Brian Eno: A god of the art-rock world with a presence in a variety of genres, particularly ambient music, a genre born of his pioneering experiments in the four-album series “Ambient 1-4.”
Jon Hopkins: A very successful, electronic composer, who has been involved in projects with Coldplay, Massive Attack and Four Tet.
Leo Abrahams: An unfortunately less-than-well-known composer and musician who has worked with an incredible span and volume of artists, ranging from Natalie Imbruglia to Badly Drawn Boy, from Imogen Heap to Nick Cave.
These three well-established and exceptional artists come together to produce a mixture of beauty and foreboding in “Small Craft on a Milk Sea” very rarely seen in a body of work so consistent.
This collection of fifteen different pieces of music uses timbres akin to the first of the “Ambient” installments, and during the more oppressive parts, the album pitches an atmosphere closely resembling the dark, nomadic tension found in “Ambient 4: On Land.”
However, out of the entire Eno catalog, it would be fair to say that this release most closely resembles the “Drawn from Life” record, his collaboration with J. Peter Schwalm, for its mixture of ethereal, expansive instrumentation with rhythmic elements, a logical proposal considering the presence of Leo Abrahams’ name on both CD jackets.
The album has an absolutely enormous variety of just about every musical element one can think of, (i.e. timbre, mood, rhythm, instrumentation) yet it retains a very singular humor throughout its entirety.
The first few tracks of the album maintain a dreamy, free-time quality, but transfer smoothly from the more edifying, early Radiohead tonalities of the opener, “Emerald and Lime,” to the darker, brooding tension of the title track.

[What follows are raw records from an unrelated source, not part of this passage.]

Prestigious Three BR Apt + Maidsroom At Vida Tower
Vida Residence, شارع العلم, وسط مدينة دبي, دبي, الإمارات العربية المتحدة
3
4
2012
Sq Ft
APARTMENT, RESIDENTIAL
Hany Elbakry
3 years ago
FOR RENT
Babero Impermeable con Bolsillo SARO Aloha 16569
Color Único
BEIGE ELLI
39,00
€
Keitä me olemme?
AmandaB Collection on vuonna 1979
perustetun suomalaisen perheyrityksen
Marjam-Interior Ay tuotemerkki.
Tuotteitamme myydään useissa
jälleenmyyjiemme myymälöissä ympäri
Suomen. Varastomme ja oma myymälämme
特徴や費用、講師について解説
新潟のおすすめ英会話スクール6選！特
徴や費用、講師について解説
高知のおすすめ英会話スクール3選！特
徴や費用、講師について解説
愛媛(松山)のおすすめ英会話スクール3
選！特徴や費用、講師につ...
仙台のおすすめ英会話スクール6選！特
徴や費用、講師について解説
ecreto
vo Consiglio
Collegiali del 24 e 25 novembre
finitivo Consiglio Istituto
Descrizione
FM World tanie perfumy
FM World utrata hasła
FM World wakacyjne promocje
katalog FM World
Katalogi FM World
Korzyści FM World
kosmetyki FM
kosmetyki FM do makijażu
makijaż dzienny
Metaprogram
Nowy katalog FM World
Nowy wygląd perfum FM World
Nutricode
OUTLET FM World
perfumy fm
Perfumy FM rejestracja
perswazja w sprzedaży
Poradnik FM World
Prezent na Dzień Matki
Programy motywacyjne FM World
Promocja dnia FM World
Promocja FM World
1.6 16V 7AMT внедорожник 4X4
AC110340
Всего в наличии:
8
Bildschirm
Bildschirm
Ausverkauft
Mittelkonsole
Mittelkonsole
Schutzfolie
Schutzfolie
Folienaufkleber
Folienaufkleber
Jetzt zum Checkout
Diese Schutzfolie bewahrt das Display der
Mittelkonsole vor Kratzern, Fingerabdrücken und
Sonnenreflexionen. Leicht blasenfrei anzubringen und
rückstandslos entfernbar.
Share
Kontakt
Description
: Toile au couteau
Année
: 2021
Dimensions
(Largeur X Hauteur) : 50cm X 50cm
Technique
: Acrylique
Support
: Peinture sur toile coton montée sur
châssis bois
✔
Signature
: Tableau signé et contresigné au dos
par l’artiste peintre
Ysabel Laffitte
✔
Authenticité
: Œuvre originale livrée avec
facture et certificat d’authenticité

Beginning with the jarring, extroverted and almost tribal drumming of the fourth track, “Flint March,” the record immediately forces the listener into a state of “Inception”-esque suspense, a characteristic that it retains up until the explosive climax of “2 Forms of Anger,” in which Abrahams’ distorted guitar careens into the already nail-biting brew of creepy ambience and rhythmic electronics.
Over the next three tracks, percussiveness remains a key feature of the music, as well as what has become a sense of breaking insanity, an evolution away from what now seems like the comfortable logic of a horror film.
This mood is exemplified in “Paleosonic,” with its dripping, clanking percussion and schizophrenic guitar lines.
The remaining tracks on the album pick up the rhythm-less feel of the first few, as if instilled with a newfound submissiveness after having lost the will to fight.
All songs in this third section of the album, with the exception of the respite found in the opener’s sister track, “Emerald and Stone,” give into the brooding, unsettling feelings developed up until this time.
The album ends with the sparse quivering synth sounds of “Late Anthropocene,” bringing to mind a frigid, shivering stag in the bleakest of winters.